Attualmente ha 250 dipendenti, in prevalenza specialisti di
sistemi e reti, ingegneri, addetti all'assistenza alla clientela,
oltre la metà ha meno di 35 anni. I punti di forza della Svimservice
sono la fornitura di servizi informatici per la sanità e la
pubblica amministrazione con una forte presenza in Puglia,
Lombardia, Liguria e Toscana. Il programma strategico ha sostanzialmente
tre macro-obiettivi: consolidarsi come prima società informatica
sanitaria nazionale, qualificare le proprie risorse per esportare
in tutta Italia la "generazione digitale pugliese", agevolare
il salto tecnologico in paesi in via di ricostruzione come
quella dei Balcani.
"Noi - spiega il presidente di Svimservice - confidiamo nello
sviluppo informativo del sistema sanitario della nostra regione,
nonché nell'applicazione della sperimentazione per conto della
Lisit (società della Regione Lombardia) e, come subfornitori
di un consorzio con capogruppo Ericsson, puntiamo sullo sviluppo
di queste attività che in futuro potrebbero produrre effetti
positivi a livello nazionale.

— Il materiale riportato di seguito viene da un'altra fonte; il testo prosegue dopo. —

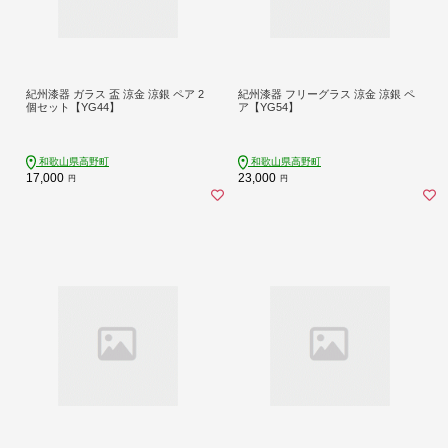
紀州漆器 ガラス 盃 涼金 涼銀 ペア 2
紀州漆器 フリーグラス 涼金 涼銀 ペ
個セット【YG44】
ア【YG54】
和歌山県高野町
和歌山県高野町
17,000
23,000
円
円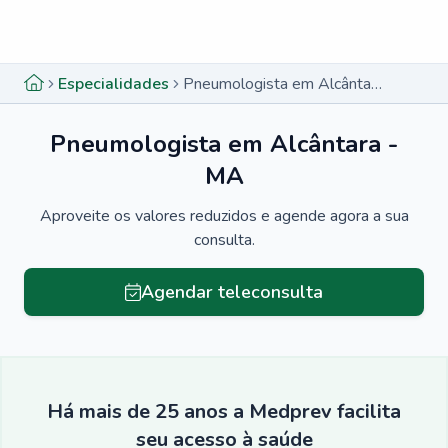
Menu lateral
Menu lateral
Especialidades
Pneumologista em Alcântara - MA
Pneumologista em Alcântara -
MA
Aproveite os valores reduzidos e agende agora a sua
consulta.
Agendar teleconsulta
Há mais de 25 anos a Medprev facilita
seu acesso à saúde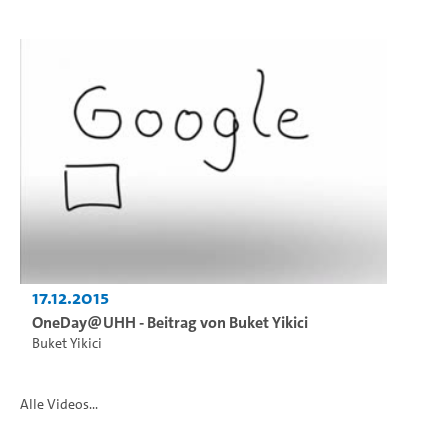
17.12.2015
OneDay@UHH - Beitrag von Buket Yikici
Buket Yikici
Alle Videos...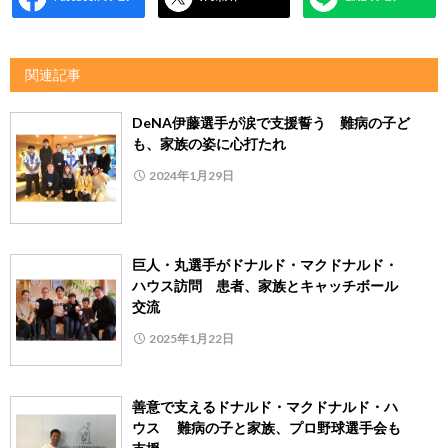
関連記事
DeNA伊藤選手が涙で支援誓う 難病の子ど
も、家族の姿に心打たれ
2024年1月29日
巨人・丸選手がドナルド・マクドナルド・
ハウス訪問 患者、家族とキャッチボール
交流
2025年1月22日
善意で支えるドナルド・マクドナルド・ハ
ウス 難病の子と家族、プロ野球選手会も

Penso alla carta sanitaria.
Puntiamo inoltre allo sviluppo di alcune aree importanti di
informatica per la pubblica amministrazione locale e di attività
all'estero ed in particolare al supporto alla domanda del
mercato greco di servizi e sistemi infotelematici nel campo
della sanità".
Questa forte specializzazione mette al riparo dai pericoli
della concorrenza straniera?
"Lo sbarco di uno straniero - risponde Domenico Di Paola -
sarebbe un pericolo in un Paese in cui vi fosse un obiettivo
strategico in un settore (quando il Giappone ha puntato sull'industria
dell'auto, dell'elettronica e del nucleare, se fosse sbarcata
un'azienda americana, sarebbe stato ucciso un sistema di imprese
che stava nascendo). Non mi risulta che questo stia avvenendo
in Italia. Anzi ben vengano gli stranieri, in un settore in
cui né il pubblico né il privato investono tanto. Quindi non
c'è un pericolo, specie se diventano partner. Preferisco confrontarmi
in un mercato ricco di sviluppo e di domanda anche se questo
significa doversi misurare in maniera dura, piuttosto che
essere solo in un mercato che non si muove".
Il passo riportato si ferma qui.